CXLfork: Fast Remote Fork over CXL Fabrics

by William Davis (Leader / Presentor), Carlos Alvarado-Lopez (Leader / Presentor), Suvrojyoti Paul (scribe), James S. Tappert (blogger) March 8, 2026

Introduction

The rise of FaaS computing (Function as a Service) has brought the issue of "cold starts" to the forefront of distributed systems research. When a function is invoked in a FaaS workload, the overhead of initializing its state can lead to significant latency. While local fork strategies can mitigate this on a single node, scaling across a cluster traditionally requires slower and memory-intensive remote cloning processes.

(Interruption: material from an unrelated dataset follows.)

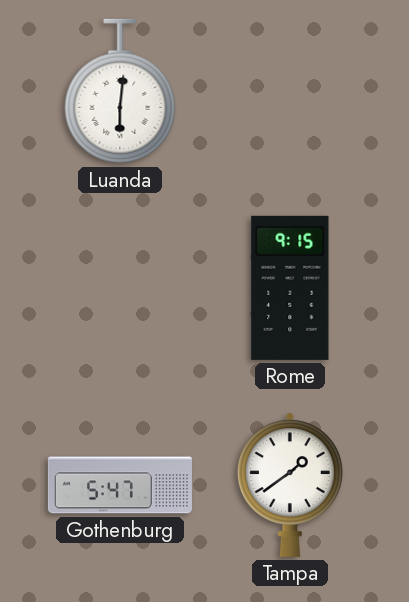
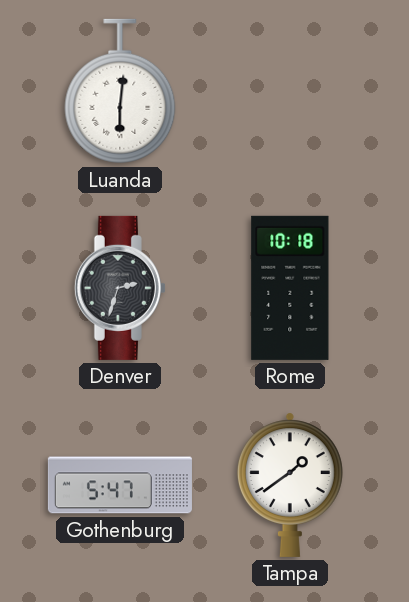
Denver: none -> 2:33
Rome: 9:15 -> 10:18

The paper CXLfork: Fast Remote Fork over CXL Fabrics introduces a novel remote fork interface designed for the emerging Compute Express Link (CXL) interconnect. By leveraging CXL's ability to provide shared, byte-addressable remote memory, CXLfork achieves near-zero serialization and zero-copy process cloning across remote nodes.

Background and Motivation

CXL's Advantage

The authors analyzed the access patterns of common FaaS workloads and categorized the data accesses into 3 types:

Init: Data that is used for function initialization and is rarely accessed during execution.
Read-only: Data that is only read during function execution.
Read/Write: Data that is both written and read during function execution.

Function Memory Footprint

The results depicted above showed that on average the Init and Read-only functions made up the bulk of the memory footprint, being responsible for 72.2% and 23% of the footprint, respectively. These findings imply that remote forks can benefit significantly from storing the common states of the Init and Read-only functions in a CXL shared memory. Allowing cluster-wide memory deduplication and potentially increasing the number of function instances that can be run on a fixed local memory budget.

Limitations of Existing Remote Fork Technologies

The paper analyzes two existing remote fork mechanisms, CRIU (Checkpoint and Restore In Userspace) and Mitosis, and evaluates their performance when adapted to use shared CXL memory.

CRIU:

Referred to as a "state-of-practice" framework, CRIU does not utilize a cluster's network fabric. Instead, to create a remote fork, it uses Protocol Buffers to indirectly copy a process' state from one node to another through a serialization-deserialization process. The authors adapted this framework to CXL by caching the serialized OS state in shared CXL memory during the checkpoint phase and then deserializing to the target node during the restore phase. This process is shown in the image below:

CRIU-CXL

Mitosis:

Referred to as a "state-of-the-art" framework, Mitosis utilizes the cluster's network fabric RDMA capabilities to accelerate the remote forking process. OS state is transferred similarly to CRIU's serialization-deserialization process, just using one-sided RDMA opererations to transfer the serialized OS state instead. The main difference from CRIU being the forked process is executed without the parent process' memory pages available. This causes special page faults to trigger that will copy the required pages via remote paging. The authors adapted Mitosis to support CXL by replacing the RMDA operations with page copies over the shared CXL memory. The remote page faults and OS state transfers are also served through the CXL memory. This process is shown in the image below:

Mitosis-CXL

BERT Function Evaluation

These adaptations were evaluated by comparing the latency and memory usage during BERT function execution:

BERT Function Results

The authors found that CRIU's restore phase latency alone was 2.7x longer than the entirety of a local fork equivalent. Furthermore, CRIU's memory overhead was found to be 42x greater than a local fork. For Mitosis the findings were slightly better, but the latency overhead was still 2.6x longer than a local fork, and memory usage was 24x greater.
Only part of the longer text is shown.